1. A imigração alemã para o sul do Brasil

1.1. Primeiras Imigrações

    Segundo NOGUEIRA (1974) foi através de Dom João VI, em 1774, que houve a primeira oportunidade para que se iniciasse a imigração alemã para o Brasil, com a oferta de bens materiais como armas, terras e ferramentas para trabalho. BOURDIEU, em seu capítulo "Os usos do Povo" do livro Coisas Ditas (1990), comenta que o povo é sempre manipulado nas questões políticas. Percebe-se nessa primeira oportunidade claramente essa manipulação, já que são oferecidos ao povo bens em troca de sua presença em território brasileiro. Nota-se nesta primeira oportunidade o interesse da coroa portuguesa em povoar a futura colônia.

    Após a separação do Brasil de Portugal, em 1822, a colonização passa a ter um caráter militarista para garantir a independência, já que Dom Pedro I temia a invasão dos exércitos portugueses para a retomada da colônia (HUNSCHE, 1975). Neste mesmo ano, começa a ser promovida a imigração espontânea de artistas e lavradores.


1.2. Motivos Sociais e Políticos que influenciaram na Imigração Alemã

    Segundo ALDAIR (1980), a Alemanha no início do século XIX possuía sua economia baseada principalmente na prática rural. Em 1870, após o início da industrialização na Alemanha, os trabalhadores rurais não conseguiam mais concorrer com as grandes empresas, o que os forçou, então, segundo LANDO (1980), buscar um novo mundo com melhores condições de vida.

    Em sua chegada ao Brasil, começaram a sofrer restrições governamentais, o que ocasionou seus isolamentos. Buscando uma estabilização, começaram a fundar as primeiras associações, com o intuito de preservar suas culturas. Criaram associações religiosas, esportivas e recreativas, estas que viriam a se tornar os primeiros clubes sociais e esportivos (ROCHE, 1974).

    Outros fatores que favoreceram a imigração foram as perseguições políticas e religiosas.


1.3. A 2º Guerra Mundial e a proibição da cultura alemã.

    Quando em 1939 foi iniciada a segunda guerra, o Brasil prudentemente manteve-se neutro, pois o governo brasileiro nesta época mantinha boas relações com a Alemanha e a Itália, sendo que a tendência junto com os países do Prata, Argentina e Uruguai, era de manter uma situação de neutralidade, o que economicamente mais tarde foi muito favorável a estes países.
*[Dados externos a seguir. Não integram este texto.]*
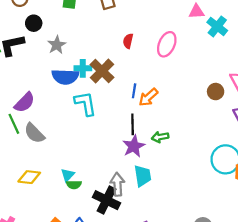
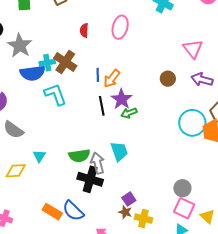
gray star: (57, 45) -> (20, 46), size x1.4
brown circle: (216, 92) -> (168, 79), moved
purple star: (134, 146) -> (121, 99), moved
cyan triangle: (68, 175) -> (39, 156), moved
green semicircle: (74, 185) -> (79, 156), moved, size x1.5

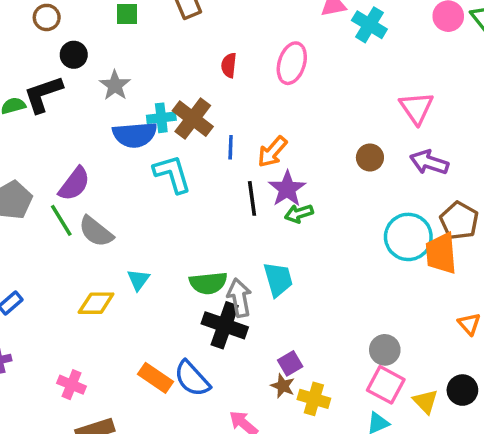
gray star: (20, 46) -> (115, 85), size x0.7
blue line: (98, 75) -> (231, 147), moved

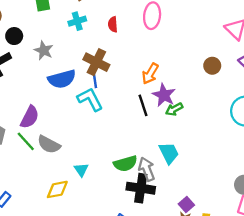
cyan cross: (161, 118) -> (77, 21), moved
blue line: (231, 147) -> (95, 80), moved

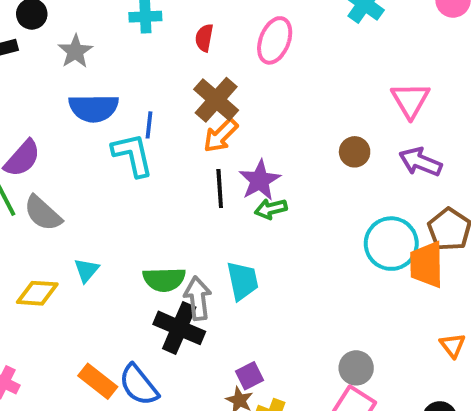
brown cross: (96, 62) -> (216, 100), moved
orange arrow: (150, 74) -> (221, 136), moved

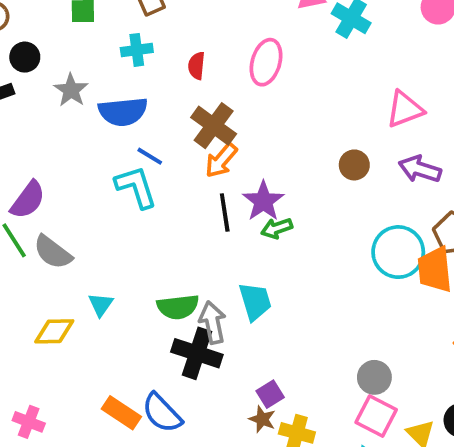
pink triangle: (410, 100) -> (405, 109), turned 45
blue semicircle: (94, 108) -> (123, 112), moved
blue line: (149, 125) -> (150, 156), turned -60

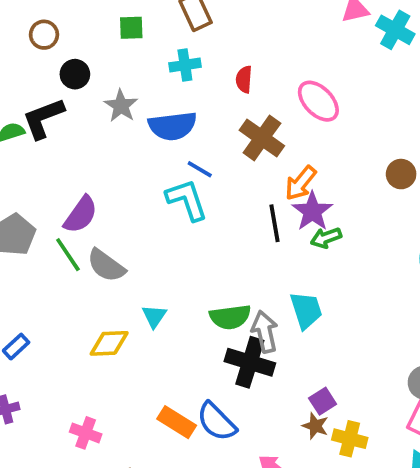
pink ellipse: (266, 62) -> (318, 101), moved, turned -60
orange arrow: (221, 160) -> (301, 183), moved

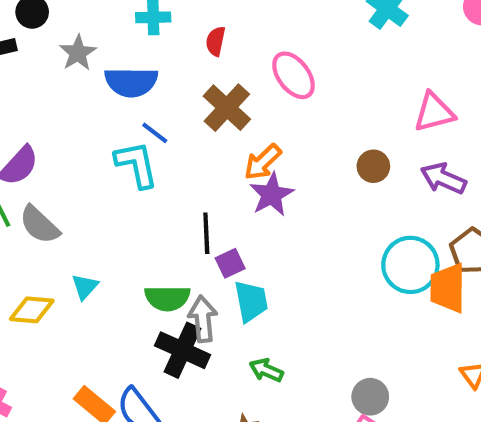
black line: (275, 223) -> (206, 233), moved
green arrow: (326, 238) -> (266, 370), moved, turned 36
purple square: (323, 401) -> (230, 263), moved

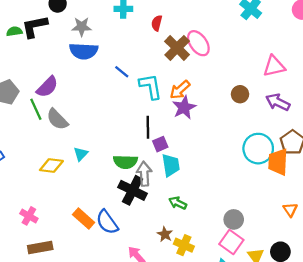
gray star: (78, 53) -> (82, 27), turned 30
blue semicircle: (131, 82) -> (84, 51), moved
brown cross: (227, 108) -> (177, 48), moved
cyan L-shape: (136, 164) -> (151, 86), moved

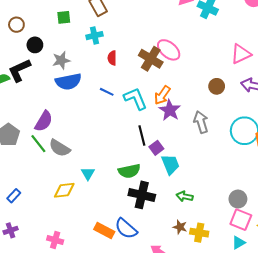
red semicircle: (157, 23) -> (112, 58), moved
gray arrow: (144, 174) -> (201, 122), moved

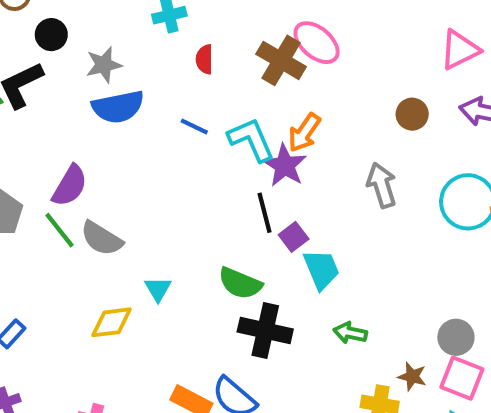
purple star: (170, 110) -> (285, 165), moved
green semicircle: (129, 171) -> (240, 283), turned 35
brown star: (180, 227) -> (412, 377), moved

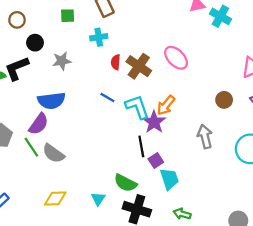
brown cross: (281, 60) -> (139, 66), moved
blue semicircle: (118, 107) -> (51, 101), moved
cyan triangle: (158, 289) -> (98, 199), moved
    No entanto, a marinha brasileira mantinha contrato participando ativamente com o comércio americano (DELTA LARROUSSE, 1967). Após ataques contra navios brasileiros e início de manifestações populares, o governo é forçado a reconhecer o estado de guerra contra a Alemanha, em 22 de agosto de 1942.

    Com a participação ativa do Brasil na 2º Guerra, verificou-se que a aversão crescera contra os teuto-brasileiros no Brasil, tornando-se um fato comum o sofrimento de muitos brasileiros de sangue alemão pelas perseguições sofridas, na maioria das vezes totalmente infundadas.
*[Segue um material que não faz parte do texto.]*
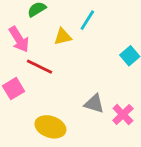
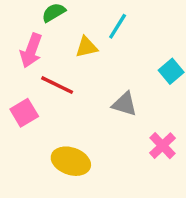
pink arrow: (19, 39) -> (31, 51), turned 52
gray triangle: (94, 104) -> (124, 104), moved

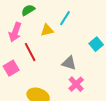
red line: (57, 85) -> (30, 52), turned 36
pink cross: (163, 146) -> (76, 84), moved

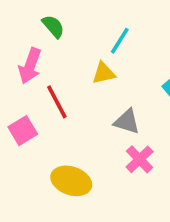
green semicircle: (28, 10) -> (53, 26), turned 80
yellow triangle: (47, 30) -> (104, 73), moved

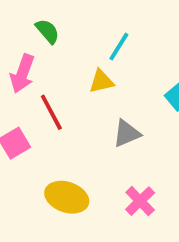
gray triangle: (127, 122) -> (127, 133), turned -40
pink cross: (140, 159) -> (140, 201), moved

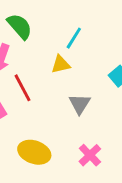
green semicircle: (47, 31) -> (20, 26), size x1.4
gray triangle: (127, 133) -> (80, 104), turned -35

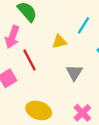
cyan line: (74, 38) -> (84, 25), moved

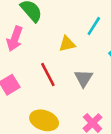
red line: (29, 60) -> (48, 74), moved

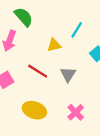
red line: (48, 74) -> (38, 71), turned -30

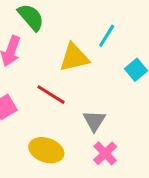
yellow triangle: (54, 45) -> (74, 57), size x1.5
gray triangle: (68, 74) -> (94, 121), moved

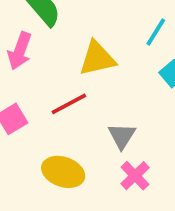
cyan line: (107, 36) -> (156, 32), moved
red line: (51, 95) -> (69, 104), turned -60

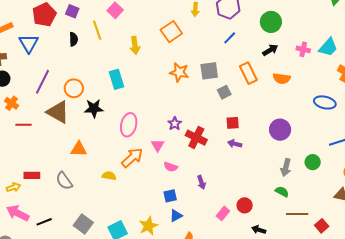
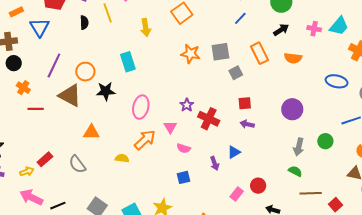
red rectangle: (32, 175) -> (45, 159), turned -42
blue triangle: (176, 216) -> (234, 152), moved

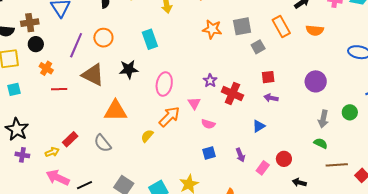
orange circle: (85, 72) -> (103, 38), moved
orange triangle: (91, 132) -> (116, 111), size x1.4
yellow semicircle: (122, 158) -> (147, 136), turned -56
purple arrow: (215, 163) -> (240, 155), moved

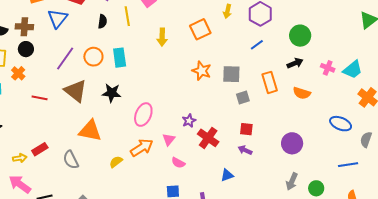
cyan rectangle: (150, 39) -> (120, 58), moved
orange cross: (46, 68) -> (18, 73), moved
green circle: (350, 112) -> (316, 188), moved

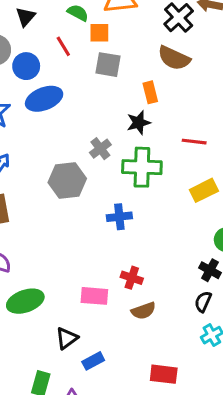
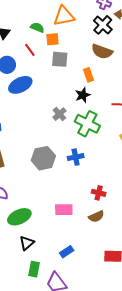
green cross: (142, 167) -> (87, 124), turned 30
gray hexagon: (67, 180) -> (43, 158), moved
red cross: (132, 278) -> (99, 193), moved
black triangle: (67, 338) -> (27, 243), moved

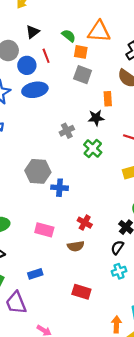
red line: (30, 50) -> (46, 56), moved
green cross: (87, 124) -> (93, 149), size x0.7
blue cross: (76, 157) -> (60, 188), moved

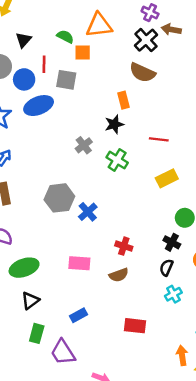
red line: (46, 56) -> (44, 64), turned 32
gray square: (83, 75) -> (66, 80), moved
blue cross: (60, 188) -> (88, 212), turned -35

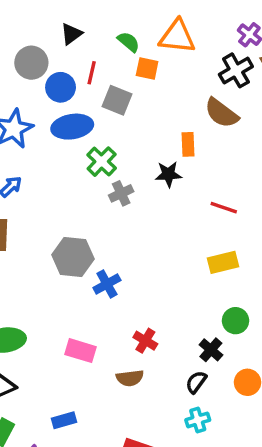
green cross: (117, 160) -> (102, 162), moved

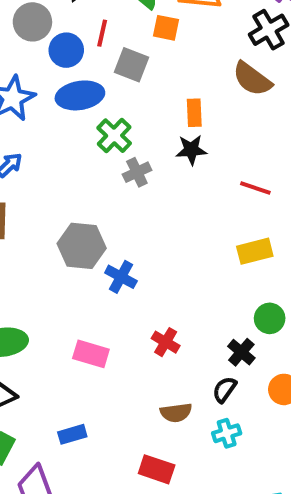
orange rectangle: (188, 144) -> (194, 113), moved
blue cross: (107, 284) -> (121, 277), turned -32
brown semicircle: (130, 378) -> (176, 413), moved

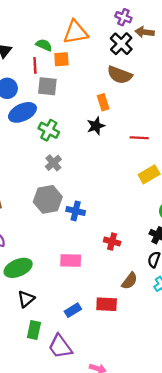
red line: (102, 33) -> (35, 65), moved
orange rectangle: (194, 113) -> (103, 102), moved
gray cross: (137, 172) -> (53, 163), moved
brown semicircle: (176, 413) -> (130, 281), turned -30
red rectangle: (157, 469) -> (107, 304), moved

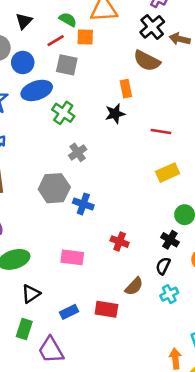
brown arrow: (145, 32) -> (180, 39), moved
red line: (35, 65) -> (56, 41), turned 56
gray cross: (53, 163) -> (78, 152), moved
black triangle: (26, 299) -> (31, 294), moved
    Segundo o relatório do DOPS de 1943, foram tomadas no Brasil, nesta época, sérias medidas quanto à nacionalização dos três estados do sul do Brasil, o que contribuiu para tornar a dissolução da cultura alemã um fato evidente nesta época.
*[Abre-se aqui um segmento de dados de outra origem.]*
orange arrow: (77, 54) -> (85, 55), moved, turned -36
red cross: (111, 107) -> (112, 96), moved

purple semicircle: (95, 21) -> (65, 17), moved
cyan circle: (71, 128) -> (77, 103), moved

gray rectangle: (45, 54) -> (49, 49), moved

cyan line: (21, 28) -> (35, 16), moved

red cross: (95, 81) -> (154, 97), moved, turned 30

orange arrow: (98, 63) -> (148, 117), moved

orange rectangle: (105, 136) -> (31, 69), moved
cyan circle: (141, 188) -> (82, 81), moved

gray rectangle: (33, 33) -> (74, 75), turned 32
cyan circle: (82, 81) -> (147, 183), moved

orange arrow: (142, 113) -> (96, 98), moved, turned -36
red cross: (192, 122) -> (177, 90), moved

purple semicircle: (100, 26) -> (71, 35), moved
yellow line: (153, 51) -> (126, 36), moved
    Depois de 10 de novembro de 1937, foram fechadas ou nacionalizadas todas as escolas e associações alemãs, tomando as associações nomes no idioma português. Os presidentes dessas associações passaram a ser brasileiros indicados pelo exército e os estatutos ditados por agentes da comissão nacionalizadora.

    Muitos dos clubes que possuíam bibliotecas, com a maioria do seu acervo em alemão, tiveram estas obras confiscadas e muitas desapareceram ou foram queimadas.

    A correspondência recebida do exterior na época era censurada e muitas pessoas foram presas e responderam a inquéritos por simples cartas de parentes.


2. A inserção do punhobol no Brasil

2.1. A Fundação das primeiras Sociedades e Clubes no Rio Grande do Sul

    Esta pesquisa se faz necessária em virtude da inserção do Punhobol ter ocorrido no Brasil através, primeiramente, do estado do Rio Grande do Sul, com o clube Turnerbund, hoje SOGIPA.

    De acordo com o livro comemorativo ao Centenário da Imigração Alemã (1924), foi através da imigração que começaram a surgir no sul as primeiras sociedades teutas. Distribuídas em diversos setores como: sociedades esportivas, patrióticas e religiosas, viriam a se tornar, posteriormente, os primeiros clubes sociais e desportivos.

    A mais antiga sociedade, fundada no Rio Grande do Sul em 1º de junho de 1855, foi a Sociedade Germânica.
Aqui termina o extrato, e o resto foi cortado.